Deko taught Walton how to use Ableton to make his own beats, and he now uses music to hack into his own brain. He makes certain beats to induce hyperactive dreams, other beats to influence slow, melodic scenes. He even makes beats to turn the dreams off.

“Most of the characters of this world are from dreams,” he says. “I had dreams about weird laser monsters one time … but the lasers wouldn't kill you, they'd just give you sonic euphoria … It's such a cool thing to have all these dreams, but when I wake up, it's not there. AR and VR are the in between of both.”

Augmented reality and virtual reality are OseanWorld's latest obsessions. He's made a lot of new friends on VR chat, a free VR social platform that's part MMORPG, part open space hangout. He's teaming up with coders to bring his acid-drip surreality to life in new dimensions, throwing OseanWorld parties with 300 dancing avatars and cooking up a full-scale OseanWorld theme park with roller coasters and rainbow dragons.
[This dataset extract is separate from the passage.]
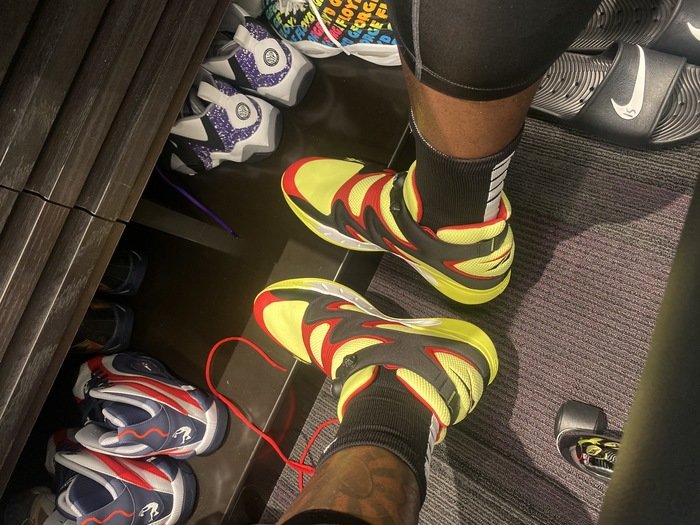 This screenshot has width=700, height=525. In order to click on dark carpet floor in this screenshot , I will do `click(264, 451)`.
“I want it to be the future where you have contact lenses and all of this shit is in front of you,” he says. “I got really into science. I wanted to bend reality and make people believe in that shit wasn't real, like a magician scientist or something. After a while, I was just like, 'that's kind of what artists do.' Me doing this art is giving someone inspiration to [make the science real] for me.”